Pathoproteomic profiling of the skeletal muscle matrisome in dystrophinopathy associated myofibrosis.
Holland A., Murphy S., Dowling P., Ohlendieck K.
The gradual accumulation of collagen and associated proteins of the extracellular matrix is a crucial myopathological parameter of many neuromuscular disorders. Progressive tissue damage and fibrosis play a key pathobiochemical role in the dysregulation of contractile functions and often correlates with poor motor outcome in muscular dystrophies. Following a brief introduction into the role of the extracellular matrix in skeletal muscles, we review here the proteomic profiling of myofibrosis and its intrinsic role in X-linked muscular dystrophy. Although Duchenne muscular dystrophy is primarily a disease of the membrane cytoskeleton, one of its most striking histopathological features is a hyperactive connective tissue and tissue scarring.
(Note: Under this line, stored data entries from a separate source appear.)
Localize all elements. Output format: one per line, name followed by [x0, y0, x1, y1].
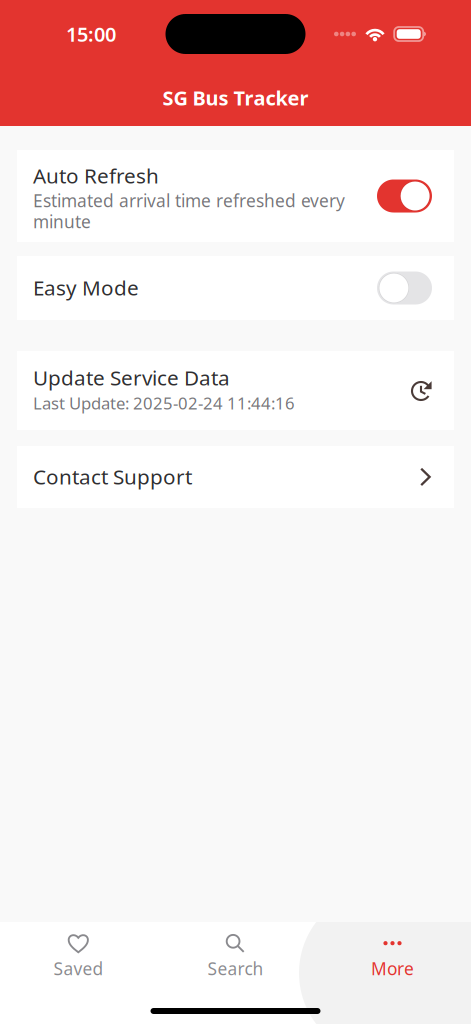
staticText: Search	[208, 957, 264, 980]
button[interactable]: More	[314, 918, 471, 989]
staticText: Auto Refresh	[33, 161, 159, 190]
staticText: 15:00	[66, 21, 116, 47]
button[interactable]: Contact Support	[17, 446, 454, 508]
button[interactable]: Saved	[0, 918, 157, 989]
staticText: More	[371, 957, 414, 980]
staticText: Last Update: 2025-02-24 11:44:16	[33, 392, 295, 414]
staticText: SG Bus Tracker	[162, 84, 308, 111]
staticText: Update Service Data	[33, 363, 230, 392]
button[interactable]: Update Service Data	[17, 351, 454, 430]
staticText: Easy Mode	[33, 273, 139, 302]
staticText: Contact Support	[33, 462, 192, 490]
staticText: Estimated arrival time refreshed every	[33, 189, 345, 212]
staticText: minute	[33, 210, 91, 233]
staticText: Saved	[54, 957, 104, 980]
button[interactable]: Search	[157, 918, 314, 989]
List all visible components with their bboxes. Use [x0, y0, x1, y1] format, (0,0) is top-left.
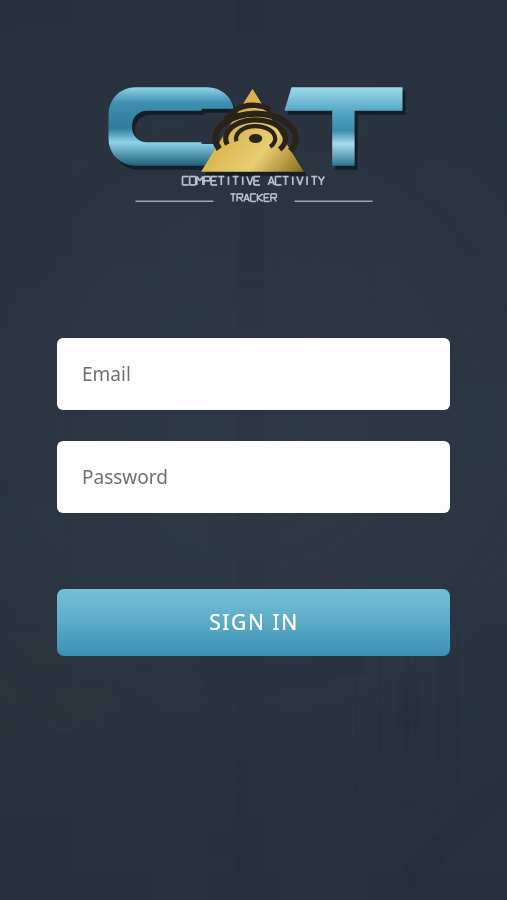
staticText: Password [82, 464, 168, 490]
button[interactable]: Password [57, 441, 450, 513]
staticText: Email [82, 361, 131, 387]
button[interactable]: SIGN IN [57, 589, 450, 656]
staticText: SIGN IN [209, 608, 299, 637]
button[interactable]: Email [57, 338, 450, 410]
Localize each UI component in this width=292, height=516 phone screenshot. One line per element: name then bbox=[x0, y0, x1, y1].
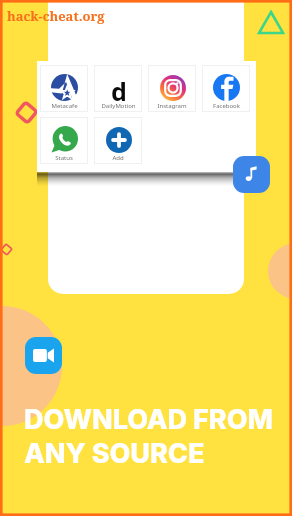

We outline the identification of novel factors involved in the modulation of the extracellular matrix in muscular dystrophy, such as matricellular proteins. The establishment of novel proteomic markers will be helpful in improving the diagnosis, prognosis, and therapy monitoring in relation to fibrotic substitution of contractile tissue. In the future, the prevention of fibrosis will be crucial for providing optimum conditions to apply novel pharmacological treatments, as well as establish cell-based approaches or gene therapeutic interventions. The elimination of secondary abnormalities in the matrisome promises to reduce tissue scarring and the loss of skeletal muscle elasticity.